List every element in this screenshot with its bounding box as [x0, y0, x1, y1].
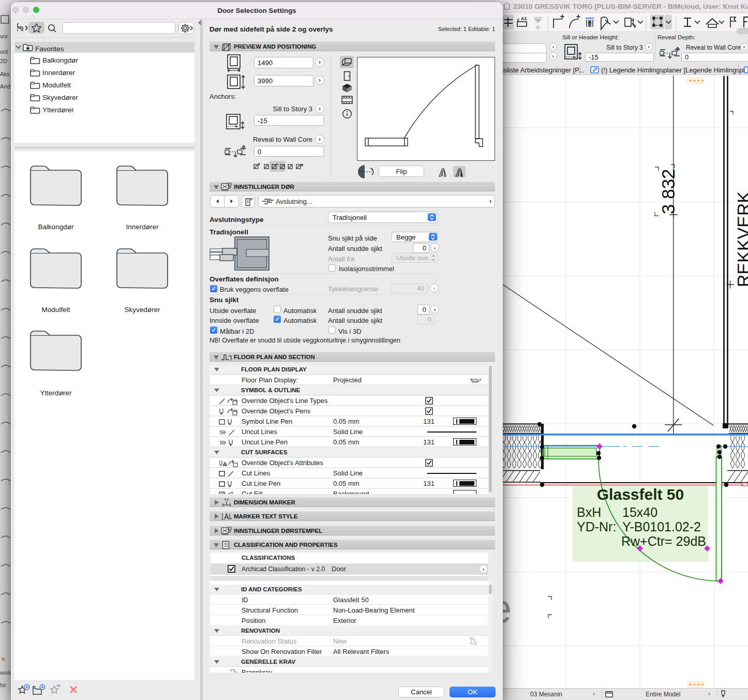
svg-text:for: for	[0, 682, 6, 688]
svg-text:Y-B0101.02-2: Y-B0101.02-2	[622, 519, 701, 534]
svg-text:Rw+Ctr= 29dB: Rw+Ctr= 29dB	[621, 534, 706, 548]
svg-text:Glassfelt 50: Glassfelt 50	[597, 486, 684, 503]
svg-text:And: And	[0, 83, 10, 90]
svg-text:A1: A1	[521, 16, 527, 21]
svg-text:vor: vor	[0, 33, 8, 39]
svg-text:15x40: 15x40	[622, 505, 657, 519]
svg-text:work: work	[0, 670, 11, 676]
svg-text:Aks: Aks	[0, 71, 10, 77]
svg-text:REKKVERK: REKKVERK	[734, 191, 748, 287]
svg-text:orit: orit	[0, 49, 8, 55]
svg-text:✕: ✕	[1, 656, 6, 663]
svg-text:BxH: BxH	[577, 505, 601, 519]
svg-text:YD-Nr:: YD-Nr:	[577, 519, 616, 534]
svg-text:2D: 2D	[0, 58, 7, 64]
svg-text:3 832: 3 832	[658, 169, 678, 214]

|---|

> What you need to do: Give the data back exactly, omitting all pictures.

> Result:
List every element in this screenshot with its bounding box as [x0, y0, x1, y1].
svg-text:for: for	[0, 682, 6, 688]
svg-text:Y-B0101.02-2: Y-B0101.02-2	[622, 519, 701, 534]
svg-text:Rw+Ctr= 29dB: Rw+Ctr= 29dB	[621, 534, 706, 548]
svg-text:Glassfelt 50: Glassfelt 50	[597, 486, 684, 503]
svg-text:And: And	[0, 83, 10, 90]
svg-text:A1: A1	[521, 16, 527, 21]
svg-text:vor: vor	[0, 33, 8, 39]
svg-text:15x40: 15x40	[622, 505, 657, 519]
svg-text:work: work	[0, 670, 11, 676]
svg-text:Aks: Aks	[0, 71, 10, 77]
svg-text:REKKVERK: REKKVERK	[734, 191, 748, 287]
svg-text:orit: orit	[0, 49, 8, 55]
svg-text:✕: ✕	[1, 656, 6, 663]
svg-text:BxH: BxH	[577, 505, 601, 519]
svg-text:YD-Nr:: YD-Nr:	[577, 519, 616, 534]
svg-text:2D: 2D	[0, 58, 7, 64]
svg-text:3 832: 3 832	[658, 169, 678, 214]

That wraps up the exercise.